To clarify the purpose: Imagine that point_B has >10^6 rows. In that case, a simplified "pre-subsetting" before applying the Haversine formula makes great sense.
Best Answer
1 degree of latitude is the same distance (1/360 circumference) everywhere on the globe, so you can cut on latitude difference. Two points that have a latitude difference of 1 degree can't be nearer than 1/360 of the circumference.
Having done that, you're left with points in a narrow latitude band, you could work out the radius of that band, approximate it as a circle, map the points to the circle (a sine and a cosine and a multiply or two), and then use the circle distance as a threshold, although points nearer the poles could have under-threshold great circle distances but over-threshold approximate latitude band distances. So the threshold may need some correction which would depend on latitude. Now its getting complex, and the benefit isn't clear.

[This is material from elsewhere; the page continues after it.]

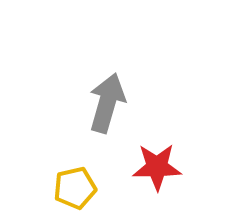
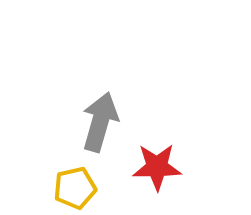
gray arrow: moved 7 px left, 19 px down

Another method with a couple of sines and cosines would be to compute the 3d position of a point, then use Pythagoras to compute the straight-line Euclidean distance between points through the globe rather than the great circle distance. This distance will always be less than the surface distance, so if Euclidean distance > threshold then the great circle distance will be greater than the threshold. Drop the point.
In any event you don't need to compute the distance, which involves computing an arcsin (in the formula on Wikipedia), you only need compute the angle, which is a couple or so sines and cosines. Work out the angle threshold for your distance threshold and then you only do arcsin on the points in your threshold to get the distance.